Transcribe the entries below exactly; leave every image out.

:: TASK MATERIAL ::

»»

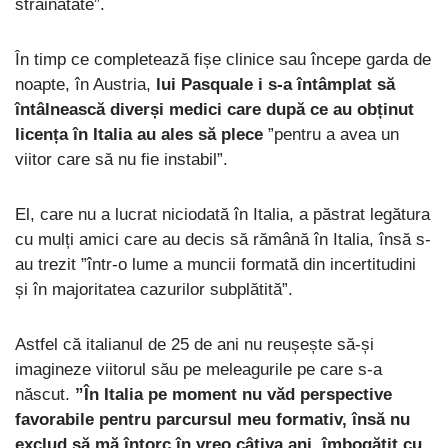
străinătate”.
În timp ce completează fișe clinice sau începe garda de
noapte, în Austria,
lui Pasquale i s-a întâmplat să
întâlnească diverși medici care după ce au obținut
licența în Italia au ales să plece
”pentru a avea un
viitor care să nu fie instabil”.
El, care nu a lucrat niciodată în Italia, a păstrat legătura
cu mulți amici care au decis să rămână în Italia, însă s-
au trezit ”într-o lume a muncii formată din incertitudini
și în majoritatea cazurilor subplătită”.
Astfel că italianul de 25 de ani nu reușește să-și
imagineze viitorul său pe meleagurile pe care s-a
născut.
”În Italia pe moment nu văd perspective
favorabile pentru parcursul meu formativ, însă nu
exclud să mă întorc în vreo câțiva ani, îmbogățit cu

««

:: PROBLEM SOLUTION ::
străinătate”.
În timp ce completează fișe clinice sau începe garda de
noapte, în Austria,
lui Pasquale i s-a întâmplat să
întâlnească diverși medici care după ce au obținut
licența în Italia au ales să plece
”pentru a avea un
viitor care să nu fie instabil”.
El, care nu a lucrat niciodată în Italia, a păstrat legătura
cu mulți amici care au decis să rămână în Italia, însă s-
au trezit ”într-o lume a muncii formată din incertitudini
și în majoritatea cazurilor subplătită”.
Astfel că italianul de 25 de ani nu reușește să-și
imagineze viitorul său pe meleagurile pe care s-a
născut.
”În Italia pe moment nu văd perspective
favorabile pentru parcursul meu formativ, însă nu
exclud să mă întorc în vreo câțiva ani, îmbogățit cu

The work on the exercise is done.